Mit dem Rasterkraftmikroskop gelang es, die schraubenartig gewundene Aminosäurekette eines einzelnen Proteinmoleküls auseinander zu ziehen und die dazu nötige Kraft zu messen. Der Vorgang konnte zugleich optisch verfolgt werden.


Bei einem Vortrag auf der Jahresversammlung der Amerikanischen Physikalischen Gesellschaft propagierte der große Physiker Richard Feynman 1959 die Eroberung der Nanowelt und fragte: "Warum können wir nicht alle 24 Bände der Encyclopedia Britannica auf eine Nadelspitze schreiben?" Physikalisch gesehen ist das möglich. Man müsste die Buchstaben nur aus einzelnen Atomen zusammenfügen. Doch ließ die Entwicklung von Verfahren, um Materie auf atomarer Ebene derart gezielt zu manipulieren, fast 30 Jahre auf sich warten und ist noch lange nicht abgeschlossen.

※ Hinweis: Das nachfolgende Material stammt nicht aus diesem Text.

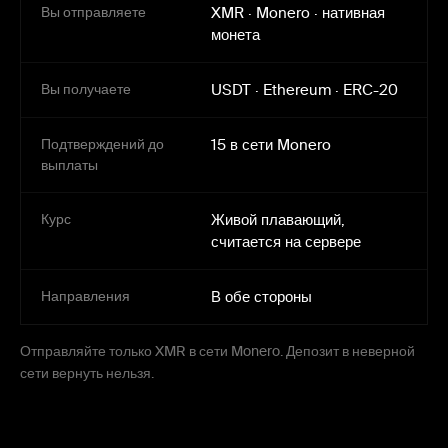
Вы отправляете
XMR
·
Monero
·
нативная
монета
Вы получаете
USDT
·
Ethereum
·
ERC-20
Подтверждений до
15 в сети Monero
выплаты
Курс
Живой плавающий,
считается на сервере
Направления
В обе стороны
Отправляйте только XMR в сети Monero. Депозит в неверной
сети вернуть нельзя.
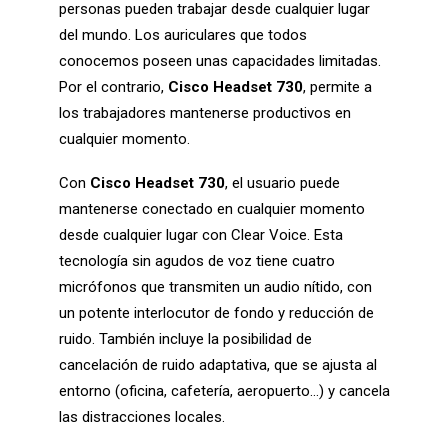
personas pueden trabajar desde cualquier lugar
del mundo. Los auriculares que todos
conocemos poseen unas capacidades limitadas.
Por el contrario,
Cisco Headset 730
, permite a
los trabajadores mantenerse productivos en
cualquier momento.
Con
Cisco Headset 730
, el usuario puede
mantenerse conectado en cualquier momento
desde cualquier lugar con Clear Voice. Esta
tecnología sin agudos de voz tiene cuatro
micrófonos que transmiten un audio nítido, con
un potente interlocutor de fondo y reducción de
ruido. También incluye la posibilidad de
cancelación de ruido adaptativa, que se ajusta al
entorno (oficina, cafetería, aeropuerto…) y cancela
las distracciones locales.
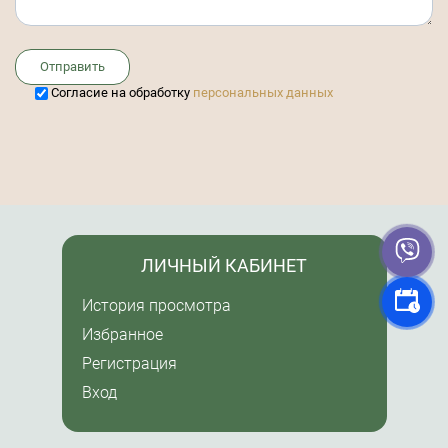
Отправить
Cогласие на обработку
персональных данных
ЛИЧНЫЙ КАБИНЕТ
История просмотра
Избранное
Регистрация
Вход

Meilensteine auf diesem Weg waren 1983 die Erfindung des Rastertunnelmikroskops durch Gerd Binnig und Heinrich Rohrer sowie 1986 die Entwicklung des Rasterkraftmikroskops durch Gerd Binnig, Carl Quate und Christoph Gerber. Damit ließen sich erstmals Oberflächen in atomarer Auflösung abbilden – die Voraussetzung, um Feynmans Encyclopedia Britannica auf dem Stecknadelkopf zumindest zu lesen.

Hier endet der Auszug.